Dean Bubley: The Multimedia Delusions of "Old Mobile"
Dean Bubley posts his thoughts on the potential of mobile content distribution at his Disruptive Wireless blog. Bubley thinks a lot o the talk is "another attempt by the increasingly-cloistered "Old Mobile" industry to pretend that it can defend its worldview against growth of the Internet, home broadband, IP, iTunes, Bittorrent and various other emerging multimedia technologies." He presents two factors why the industry is over-optimistic:
firstly, mobile devices have multiple ways of getting content on and off the device - cellular, WLAN, memory cards, Bluetooth, USB etc.
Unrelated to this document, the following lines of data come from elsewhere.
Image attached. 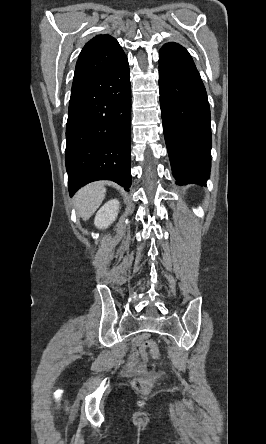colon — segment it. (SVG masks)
Wrapping results in <instances>:
<instances>
[{"instance_id":"obj_1","label":"colon","mask_w":266,"mask_h":444,"mask_svg":"<svg viewBox=\"0 0 266 444\" xmlns=\"http://www.w3.org/2000/svg\"><path fill=\"white\" fill-rule=\"evenodd\" d=\"M140 353L146 359H159V350L156 343L152 340H146L140 345ZM154 384L152 378L138 377L133 380V386L140 392H148Z\"/></svg>"}]
</instances>
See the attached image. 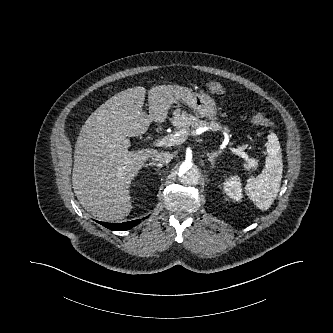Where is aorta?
<instances>
[{"label": "aorta", "mask_w": 333, "mask_h": 333, "mask_svg": "<svg viewBox=\"0 0 333 333\" xmlns=\"http://www.w3.org/2000/svg\"><path fill=\"white\" fill-rule=\"evenodd\" d=\"M177 170L182 183L190 186L198 184L200 171L192 162L188 160L180 161Z\"/></svg>", "instance_id": "762f6f07"}]
</instances>
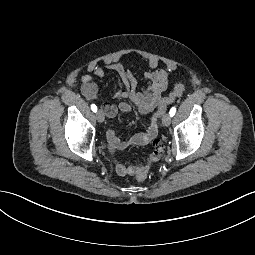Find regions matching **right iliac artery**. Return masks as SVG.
Masks as SVG:
<instances>
[{
    "instance_id": "obj_1",
    "label": "right iliac artery",
    "mask_w": 255,
    "mask_h": 255,
    "mask_svg": "<svg viewBox=\"0 0 255 255\" xmlns=\"http://www.w3.org/2000/svg\"><path fill=\"white\" fill-rule=\"evenodd\" d=\"M91 109H92L93 112H96V111H97V106L94 105V104H92V105H91Z\"/></svg>"
}]
</instances>
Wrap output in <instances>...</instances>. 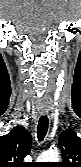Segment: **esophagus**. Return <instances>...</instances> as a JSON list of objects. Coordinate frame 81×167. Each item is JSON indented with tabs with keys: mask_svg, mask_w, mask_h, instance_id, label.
<instances>
[{
	"mask_svg": "<svg viewBox=\"0 0 81 167\" xmlns=\"http://www.w3.org/2000/svg\"><path fill=\"white\" fill-rule=\"evenodd\" d=\"M42 114H46V112L45 111H43V112H41Z\"/></svg>",
	"mask_w": 81,
	"mask_h": 167,
	"instance_id": "1",
	"label": "esophagus"
}]
</instances>
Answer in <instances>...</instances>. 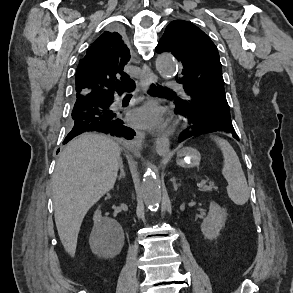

They're also getting smarter - full operating systems like Symbian and Windows Mobile, better Java and so on. Basically, the user will find it easier to play arbitrage games, getting cheaper/better/more convenient content via the PC or other sources, without DRM limiting their content portfolio to a single device or mobile carrier (fancy losing your music or video library when you switch operators?)
secondly, an ever-increasing population is getting used to broadband home Internet access. This is rapidly setting an expectation that there's a lot of "good free stuff" available, with even more "premium but not that expensive stuff". That expectation didn't really exist in massmarket perception 2 years ago, and is now growing incredibly rapidly - more rapidly than the use of mobile content on phones. I believe that these attitudes will rapidly extend to the mobile world, and will undermine the supposed value of the "conversation" around mobile content.